Higher and more efficient tax collection enabled Estrada to  retire gargantuan city debts he inherited when he took over the city in 2013—more than P5 billion. 

 He then used what was left of the city income to pursue a comprehensive menu of services, an unheard of womb-to-tomb program of free services to the city’s poor and marginalized – free education (from elementary to college), free uniform, free snacks for the malnourished, free medical care – from child birth to hospital care, and free burial for the indigents.

With reclamation, over the next two years to six years,  Estrada will be able to accomplish five major objectives: 1) increase substantially city revenues, 2) attract businesses and investors, 3) solve unemployment almost overnight, 4) relocate all of the city’s 200,000 squatters, and 5) modernize Manila to enable it to march in cadence with the major metropolitan areas of the world. 

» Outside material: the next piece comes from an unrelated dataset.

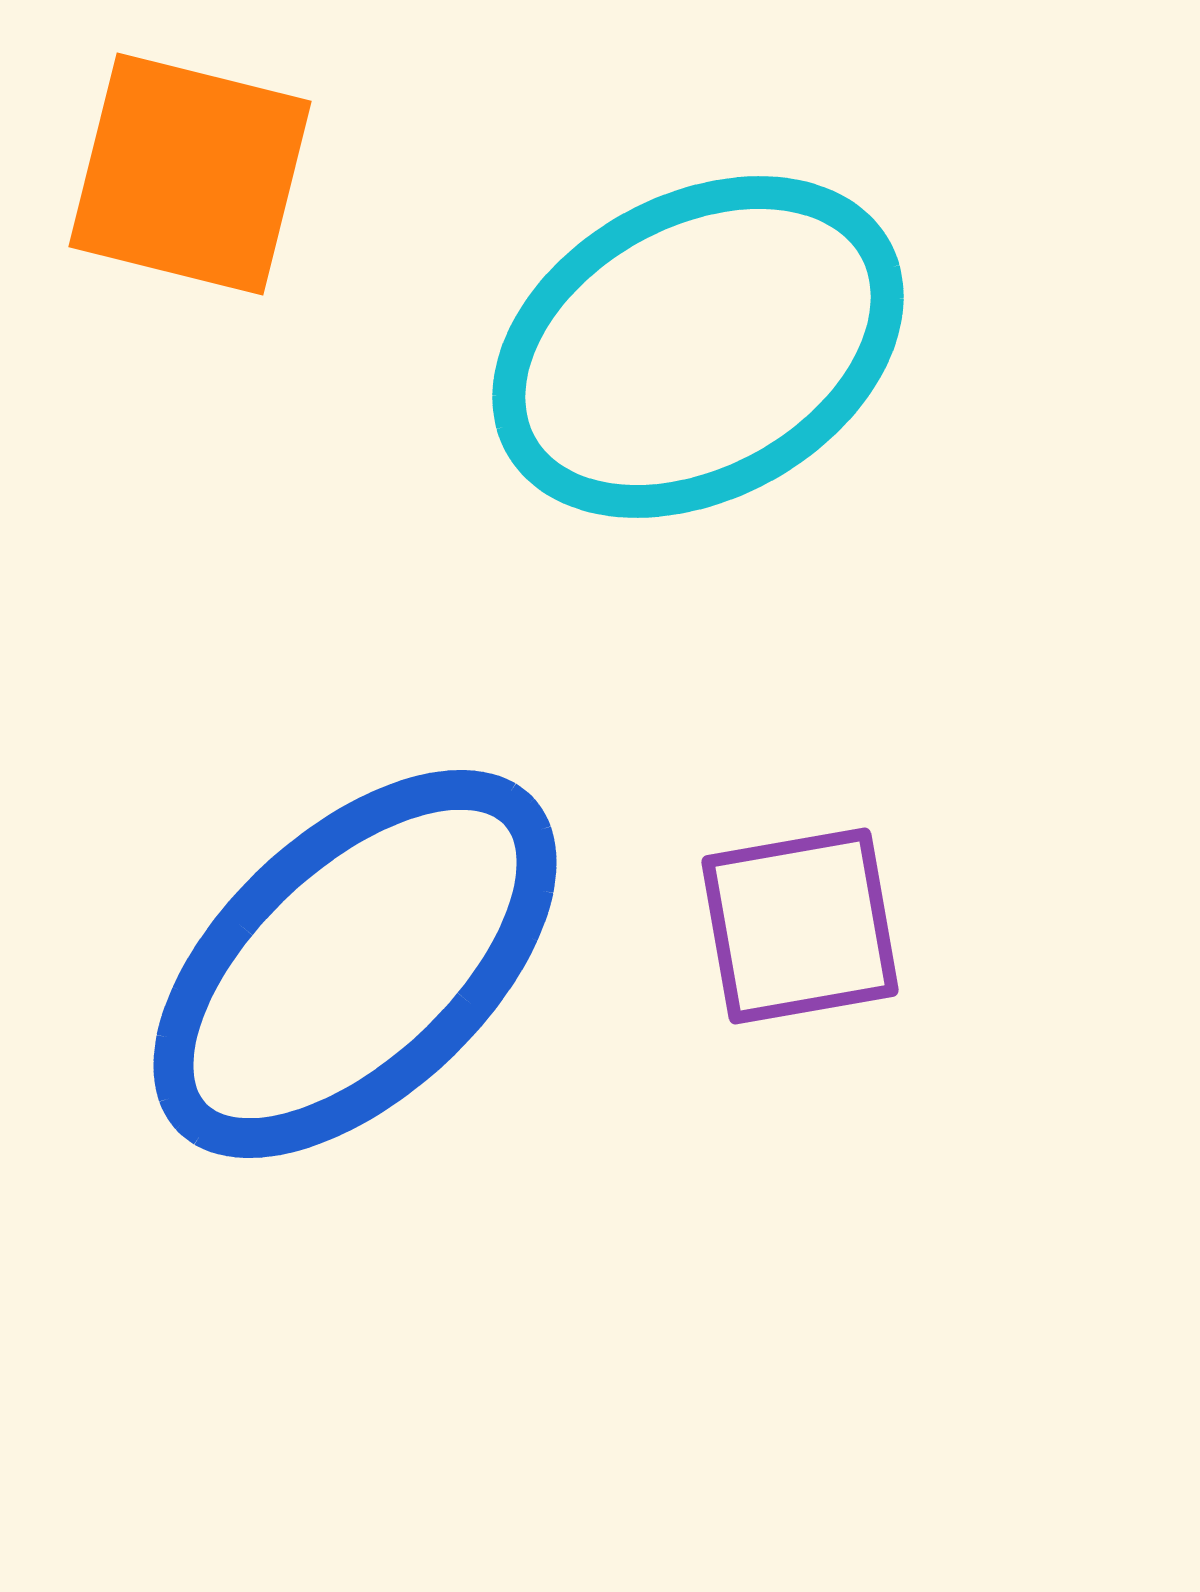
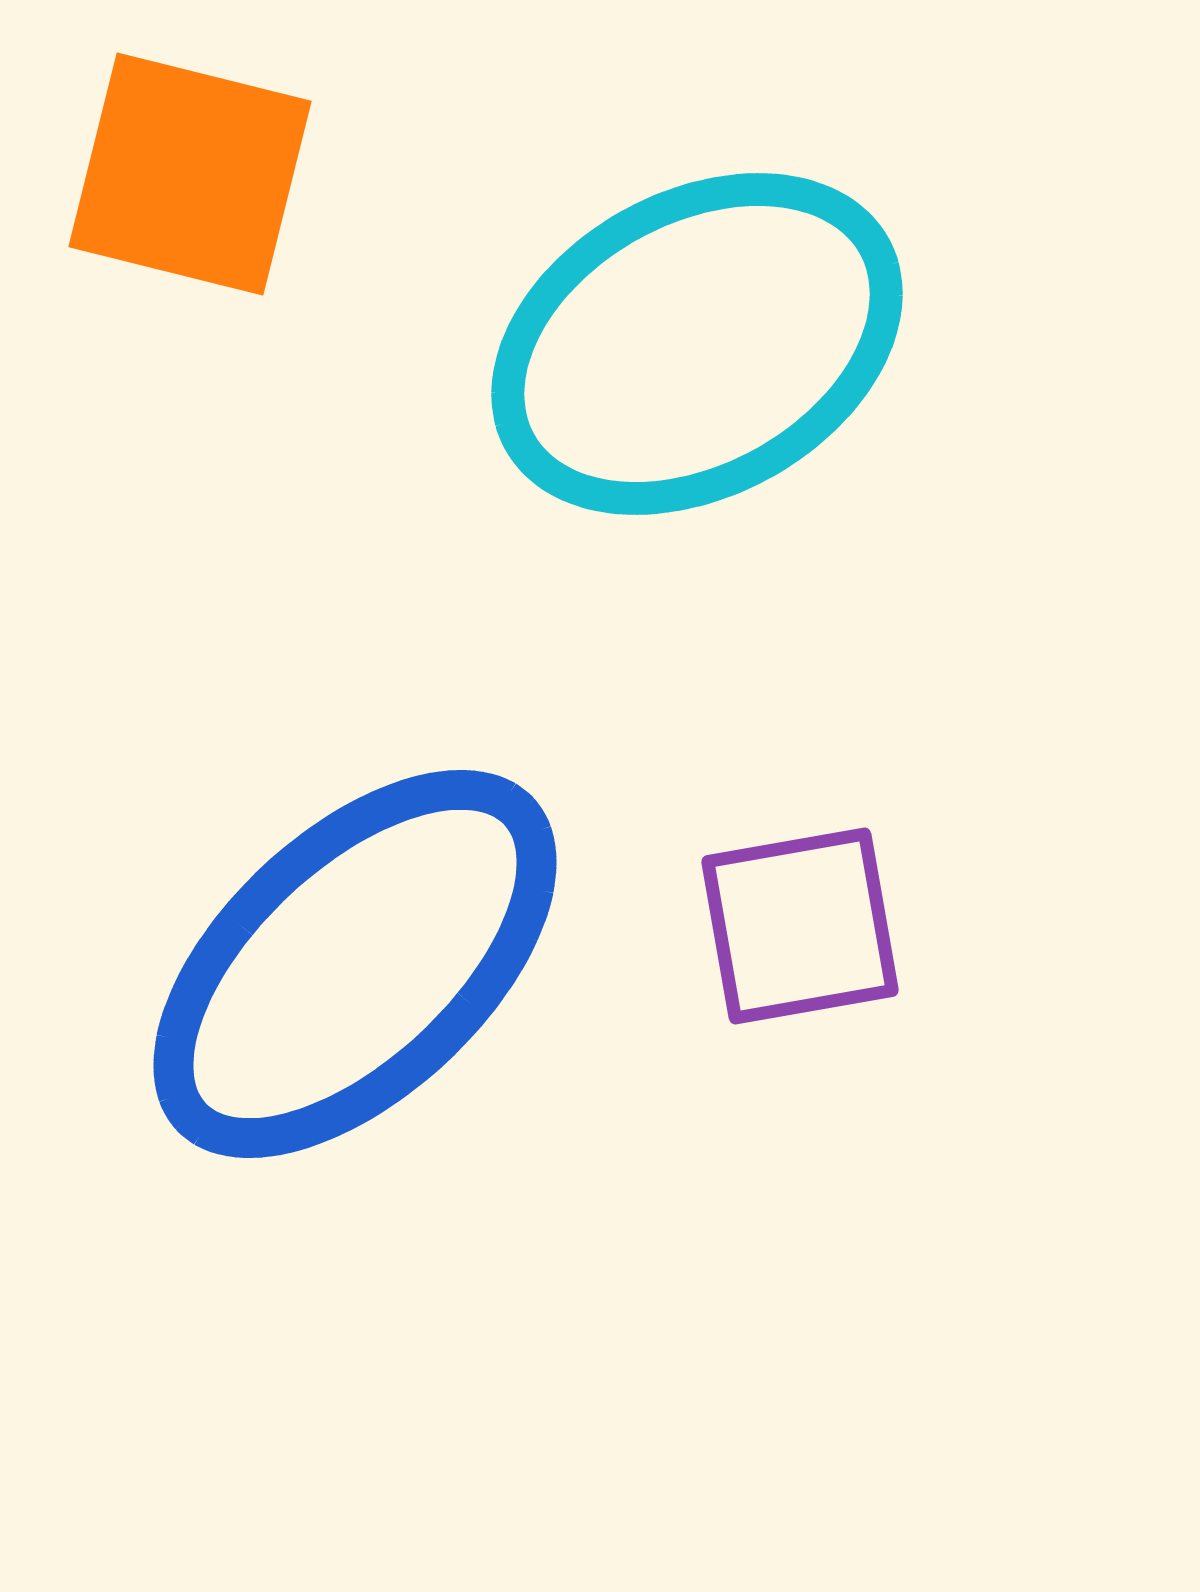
cyan ellipse: moved 1 px left, 3 px up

“It will be my enduring legacy,” Estrada says.

Great cities came from reclamation

Many of the world’s great cities were built with the help of massive reclamation – Shanghai and Shenzhen in China, Singapore, Hong Kong, Dubai, Doha, Mumbai (India), Jakarta (Indonesia), Nagoya (Japan), and Incheon (South Korea).  

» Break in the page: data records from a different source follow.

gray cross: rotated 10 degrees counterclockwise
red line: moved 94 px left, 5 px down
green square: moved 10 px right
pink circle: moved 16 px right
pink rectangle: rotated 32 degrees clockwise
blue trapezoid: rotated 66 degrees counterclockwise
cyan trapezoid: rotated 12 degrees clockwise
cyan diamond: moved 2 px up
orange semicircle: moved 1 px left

A whole country, the Netherlands has for centuries relied on reclamation to battle crippling and deadly floods and storm surges that in the past killed as many of 100,000 in one blow.  Today, the Dutch boast of the best in dredging and reclamation technology.  Dutch firms are active in many of Manila’s reclamation projects, including Horizon Manila.

Over the past two centuries, Singapore’s land area has expanded by a whopping 25% – from 58,150 to 71,910 hectares (or 581 to 719 sq km), thanks to the miracle of a man-made engineering feat known as land reclamation.  

China is among the countries which have built the most artificial land; from 1949 to 1990s, the total area of land reclaimed from the sea of China was about 13,000 square km.

Dubai’s Palm Islands are the largest manmade islands in the world and take their name from their artificially crafted palm tree shape.

These offshore islands have since become a popular holiday destination thanks to their uniqueness and Dubai’s fast-growing tourist trade.

Much of the coastlines of Mumbai, India are reclaimed.  Reclamation created one of the world’s megacities.  It took over 150 years to join the original Seven Islands of Bombay.

Of course, Manila is no stranger to reclamation. 

The present Roxas Boulevard came from reclamation, as are the Cultural Center Complex and the Mall of Asia.  Reclamation gave vitality and dynamism to Metro Manila.